The Senate did offer each visitor a brochure with great information about the history and significance of various items. It pointed out famous desks (like Daniel Webster’s) and listed the jobs of the people at the front.
Here are some various photos we took after our gallery visits:
Lauren loves all things space-related (as you can see from her shirt) so she wanted to get a photo beside the statue of one of the Apollo XIII astronauts, Jack Swigert. If you’ve seen the movie, Apollo 13, then this man was portrayed by Kevin Bacon.
We also got better photos with the Capitol in the background. I like these better than the previous ones:
He probably will never see this, but I would like to thank Thomas Schneider from Congressman Tom Cole’s office for his help in getting our appointments and passes.
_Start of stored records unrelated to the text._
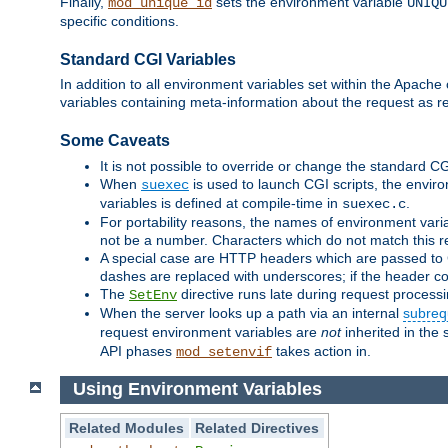
Finally,
sets the environment variable
mod_unique_id
UNIQU
specific conditions.
Standard CGI Variables
In addition to all environment variables set within the Apach
variables containing meta-information about the request as re
Some Caveats
It is not possible to override or change the standard C
When
is used to launch CGI scripts, the envir
suexec
variables is defined at compile-time in
.
suexec.c
For portability reasons, the names of environment varia
not be a number. Characters which do not match this r
A special case are HTTP headers which are passed to C
dashes are replaced with underscores; if the header con
The
directive runs late during request process
SetEnv
When the server looks up a path via an internal
subreq
request environment variables are
not
inherited in the 
API phases
takes action in.
mod_setenvif
Using Environment Variables
Related Modules
Related Directives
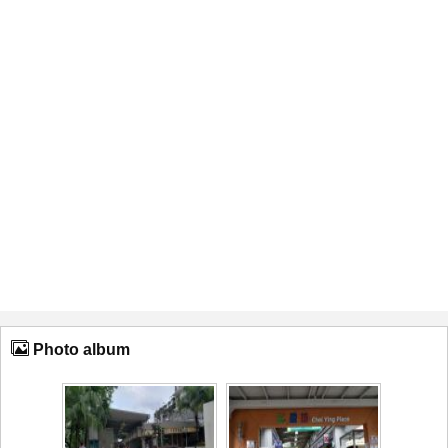
Photo album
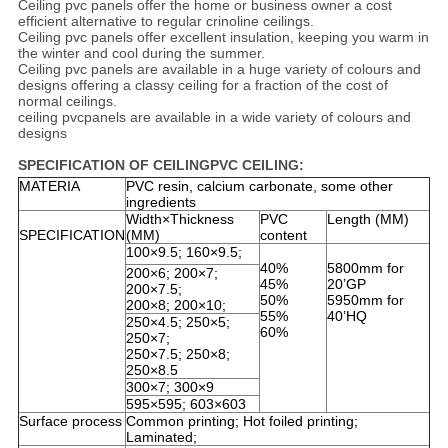
Ceiling pvc panels offer the home or business owner a cost
efficient alternative to regular crinoline ceilings.
Ceiling pvc panels offer excellent insulation, keeping you warm in
the winter and cool during the summer.
Ceiling pvc panels are available in a huge variety of colours and
designs offering a classy ceiling for a fraction of the cost of
normal ceilings.
ceiling pvcpanels are available in a wide variety of colours and
designs
SPECIFICATION OF CEILINGPVC CEILING:
MATERIA
PVC resin, calcium carbonate, some other
ingredients
Width×Thickness
PVC
Length (MM)
SPECIFICATION
(MM)
content
100×9.5; 160×9.5;
40%
5800mm for
200×6; 200×7;
45%
20’GP
200×7.5;
50%
5950mm for
200×8; 200×10;
55%
40’HQ
250×4.5; 250×5;
60%
250×7;
250×7.5; 250×8;
250×8.5
300×7; 300×9
595×595; 603×603
Surface process
Common printing; Hot foiled printing;
Laminated;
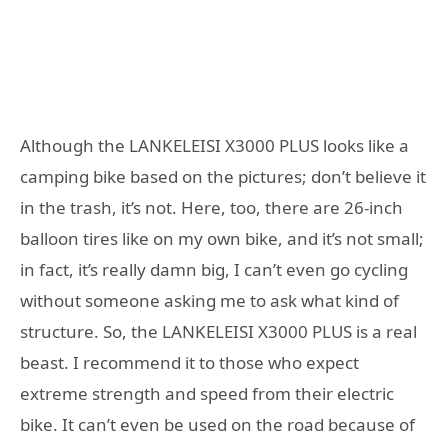
Although the LANKELEISI X3000 PLUS looks like a
camping bike based on the pictures; don’t believe it
in the trash, it’s not. Here, too, there are 26-inch
balloon tires like on my own bike, and it’s not small;
in fact, it’s really damn big, I can’t even go cycling
without someone asking me to ask what kind of
structure. So, the LANKELEISI X3000 PLUS is a real
beast. I recommend it to those who expect
extreme strength and speed from their electric
bike. It can’t even be used on the road because of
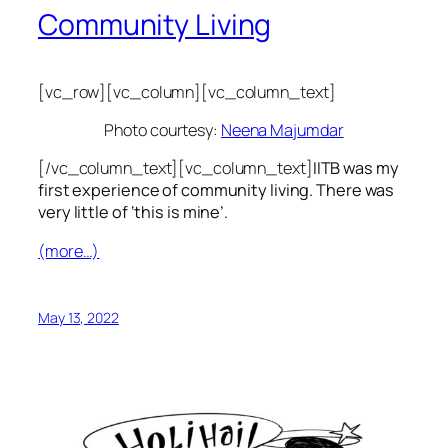
Community Living
[vc_row][vc_column][vc_column_text]
Photo courtesy:
Neena Majumdar
[/vc_column_text][vc_column_text]
IITB was my
first experience of community living. There was
very little of ‘this is mine’.
(more…)
May 13, 2022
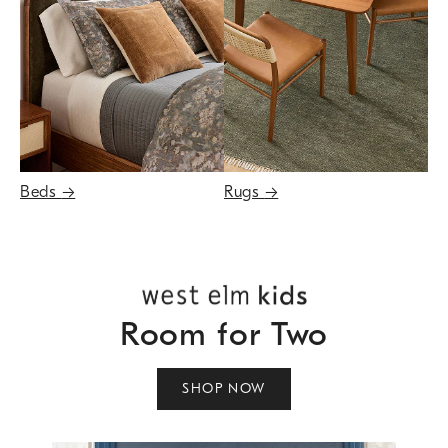
Beds
→
Rugs
→
Room for Two
SHOP NOW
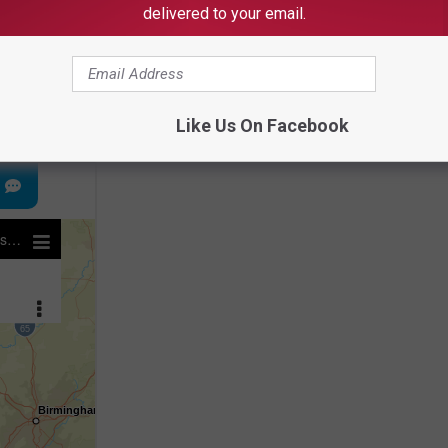
delivered to your email.
e app
Like Us On Facebook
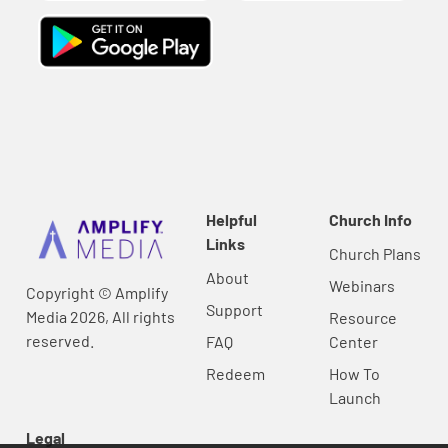
Helpful
Church Info
Links
Church Plans
About
Webinars
Copyright © Amplify
Support
Media 2026, All rights
Resource
reserved.
FAQ
Center
Redeem
How To
Launch
Legal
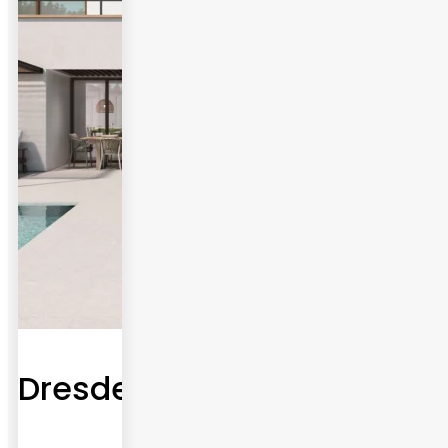
Dresden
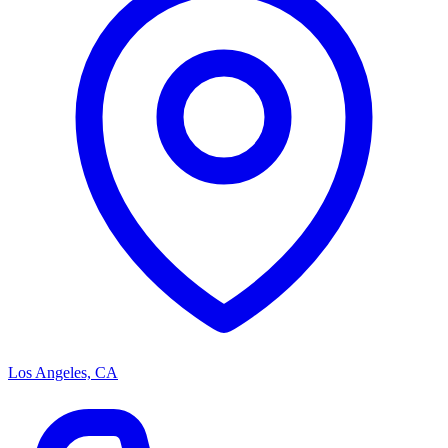
Los Angeles, CA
We stopped by the gift shop and picked up a few souvenirs, but the best souvenirs are the memories we made together as a family. As we prepare for Lauren’s graduation, I am reminded that each day is a gift. Each trip we take together is unique; it will never come again. I am savoring these moments, storing them safely in my heart.
Due to Lauren’s graduation and the events surrounding it, I will not be sharing a travel post for the next two weeks. I will be back soon, however, to share our visit to the Smithsonian Museum of American History. I hope you can join me. To be sure that you don’t miss a single post, please consider subscribing by email or following me on Facebook, Twitter, or Google +.
Thanks for touring with me.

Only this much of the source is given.